In our study we performed with each subject 6 blocks of 20 sentences with different noise conditions: (1) OLSA noise65; (2) OLSA noise filtered by denoising system; (3) restaurant noise; (4) restaurant noise filtered by denoising system; (5) traffic noise; (6) traffic noise filtered by denoising system. The noises were presented in random order, but always starting with unfiltered noise followed directly by the sequence with the denoising system applied. The first 10 sentences of each block were ignored to allow for adaptation to the new test condition. The resulting SRT for each block was computed by taking the mean dB (SPL) of the final 10 sentences for that block. The signal to noise ratio (SNR) was calculated by subtracting the speech level from the noise level (kept constant at 65 dB (SPL)).

The OLSA-Test requires each participant to be familiar with the procedure of the test. We therefore conducted a trial run with each subject before the measurements of the study.

During the measurements, each hearing impaired participant wore their own hearing aid, adjusted to their individual hearing profile.

Test environment

Subject testing took place in a soundproof room. The testing setup is shown in Extended Data Fig. S2. A loudspeaker, one meter away from the subject, plays the speech and interference signals binaurally while a calibrated audiometer (SD 50, SIEMENS Inc., Germany) controls the sound levels of the speech and interference signals. OLSA test sentences were played from a given CD (Hörtech Inc., Germany), which contains balanced/randomized sentences. Our deep learning based denoising system modifies the mixed signal and is transferred through the soundcard (UM C22, Behringer Inc., Germany) to the loudspeaker. The devices were calibrated in accordance with international standards (EN 60645-1/-2/-4, EN ISO 389-1/-2/-3/-4/-5/-7, ISO 389-8) before the start of the study and the resulting sound level pressure was measured and kept constant before each study day.

Statistical testing

The distributions of the test results (SRT) are presented throughout as box-and-whiskers plots (outliers, 5–95% percentiles, 25–75% quartiles, median, mean as small triangle). For a comparison with literature data presented as mean and standard deviation the median absolute deviation (MAD) was calculated as a measure of variability (MAD = Median {|× 1 − M|, |× 2 − M|, |× 3 − M|, . . .} where M is the median of the series of data {× 1, × 2, × 3, . . .}).

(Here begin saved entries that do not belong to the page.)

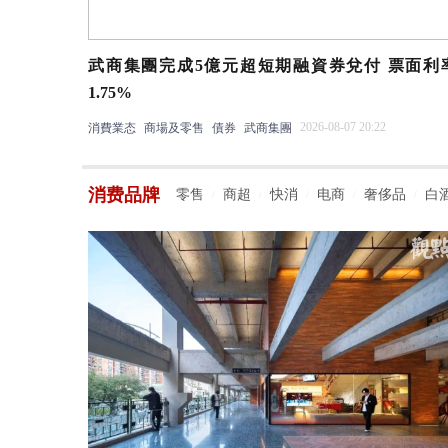
武商集團完成5億元超短期融資券兌付 票面利
1.75%
2026-08-07 20:22
消費業态
商場及零售
債券
武商集團
消费品牌
零售
商超
快消
电商
奢侈品
白
/
/
/
/
/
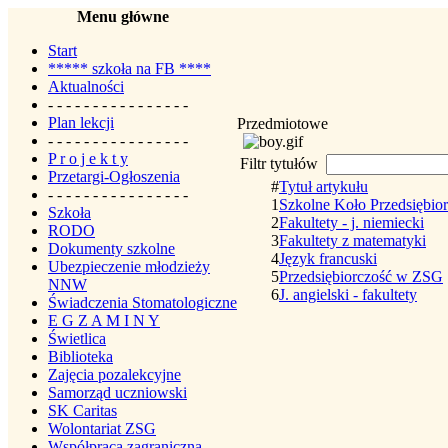
Menu główne
Start
***** szkoła na FB ****
Aktualności
- - - - - - - - - - - - - - - -
Plan lekcji
Przedmiotowe
- - - - - - - - - - - - - - - -
P r o j e k t y
Filtr tytułów
Przetargi-Ogłoszenia
#
Tytuł artykułu
- - - - - - - - - - - - - - - -
1
Szkolne Koło Przedsiębior
Szkoła
2
Fakultety - j. niemiecki
RODO
3
Fakultety z matematyki
Dokumenty szkolne
4
Język francuski
Ubezpieczenie młodzieży
5
Przedsiębiorczość w ZSG
NNW
6
J. angielski - fakultety
Świadczenia Stomatologiczne
E G Z A M I N Y
Świetlica
Biblioteka
Zajęcia pozalekcyjne
Samorząd uczniowski
SK Caritas
Wolontariat ZSG
Współpraca zagraniczna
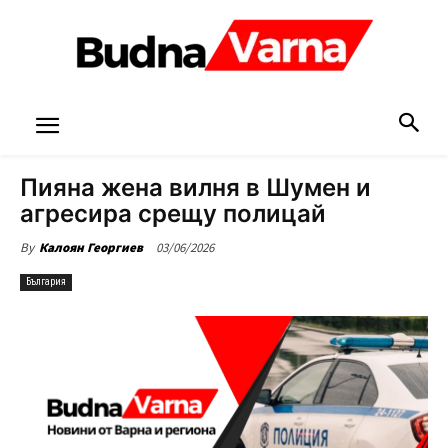
Пияна жена вилня в Шумен и
агресира срещу полицай
03/06/2026
By
Калоян Георгиев
България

Statistical testing of SRT alterations between the two test conditions without or with the denoising system was performed with the Wilcoxon signed-rank test for matched pairs. To detect differences between several (more than 2) test conditions carried out with the same test group the Friedman test was used.

The comparison of test results between different test subjects was performed using the Mann–Whitney-U-test. In all tests a result of p < 0.05 was considered significant.